[Items from a dataset]
--- START ---
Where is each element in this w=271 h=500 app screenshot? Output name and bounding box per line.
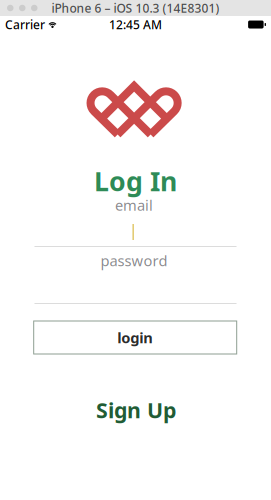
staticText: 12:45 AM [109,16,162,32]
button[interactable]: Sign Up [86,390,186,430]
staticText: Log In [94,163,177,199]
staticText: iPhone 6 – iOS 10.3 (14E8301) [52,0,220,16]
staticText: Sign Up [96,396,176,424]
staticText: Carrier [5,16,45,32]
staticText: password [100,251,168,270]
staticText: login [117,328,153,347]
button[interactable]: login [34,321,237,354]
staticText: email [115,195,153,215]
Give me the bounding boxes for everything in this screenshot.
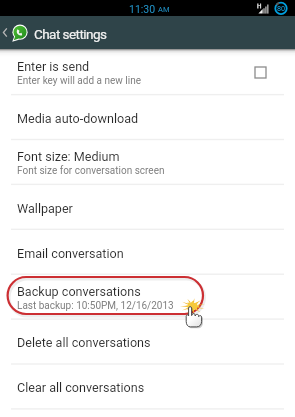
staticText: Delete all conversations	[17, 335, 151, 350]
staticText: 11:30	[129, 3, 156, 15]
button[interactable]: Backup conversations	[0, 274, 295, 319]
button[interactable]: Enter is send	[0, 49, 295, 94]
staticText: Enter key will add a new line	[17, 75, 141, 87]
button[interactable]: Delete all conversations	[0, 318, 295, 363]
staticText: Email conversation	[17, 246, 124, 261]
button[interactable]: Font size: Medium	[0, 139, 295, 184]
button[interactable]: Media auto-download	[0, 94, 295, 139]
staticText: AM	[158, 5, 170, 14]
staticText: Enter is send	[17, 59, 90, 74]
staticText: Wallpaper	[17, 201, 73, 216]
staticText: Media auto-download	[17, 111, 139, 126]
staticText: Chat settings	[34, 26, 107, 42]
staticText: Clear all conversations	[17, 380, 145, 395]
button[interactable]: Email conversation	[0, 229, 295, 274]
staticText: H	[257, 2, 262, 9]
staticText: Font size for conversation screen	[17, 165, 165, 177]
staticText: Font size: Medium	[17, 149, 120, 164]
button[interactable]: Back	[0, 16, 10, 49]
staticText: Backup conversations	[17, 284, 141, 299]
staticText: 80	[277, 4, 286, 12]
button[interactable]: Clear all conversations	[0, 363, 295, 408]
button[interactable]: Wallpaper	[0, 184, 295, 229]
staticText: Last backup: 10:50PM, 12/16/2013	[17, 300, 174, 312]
--- END ---
> Task prompt:
Copy every entry exactly, leaving out the pictures.

> Answer to this problem:
Where is each element in this w=271 h=500 app screenshot? Output name and bounding box per line.
staticText: 12:45 AM [109,16,162,32]
button[interactable]: Sign Up [86,390,186,430]
staticText: Log In [94,163,177,199]
staticText: iPhone 6 – iOS 10.3 (14E8301) [52,0,220,16]
staticText: Sign Up [96,396,176,424]
staticText: Carrier [5,16,45,32]
staticText: password [100,251,168,270]
staticText: login [117,328,153,347]
button[interactable]: login [34,321,237,354]
staticText: email [115,195,153,215]
Give me the bounding boxes for everything in this screenshot.
staticText: Delete all conversations	[17, 335, 151, 350]
staticText: 11:30	[129, 3, 156, 15]
button[interactable]: Backup conversations	[0, 274, 295, 319]
button[interactable]: Enter is send	[0, 49, 295, 94]
staticText: Enter key will add a new line	[17, 75, 141, 87]
button[interactable]: Delete all conversations	[0, 318, 295, 363]
staticText: Email conversation	[17, 246, 124, 261]
button[interactable]: Font size: Medium	[0, 139, 295, 184]
button[interactable]: Media auto-download	[0, 94, 295, 139]
staticText: AM	[158, 5, 170, 14]
staticText: Enter is send	[17, 59, 90, 74]
staticText: Wallpaper	[17, 201, 73, 216]
staticText: Media auto-download	[17, 111, 139, 126]
staticText: Chat settings	[34, 26, 107, 42]
staticText: Clear all conversations	[17, 380, 145, 395]
button[interactable]: Email conversation	[0, 229, 295, 274]
staticText: H	[257, 2, 262, 9]
staticText: Font size for conversation screen	[17, 165, 165, 177]
staticText: Font size: Medium	[17, 149, 120, 164]
button[interactable]: Back	[0, 16, 10, 49]
staticText: Backup conversations	[17, 284, 141, 299]
staticText: 80	[277, 4, 286, 12]
button[interactable]: Clear all conversations	[0, 363, 295, 408]
button[interactable]: Wallpaper	[0, 184, 295, 229]
staticText: Last backup: 10:50PM, 12/16/2013	[17, 300, 174, 312]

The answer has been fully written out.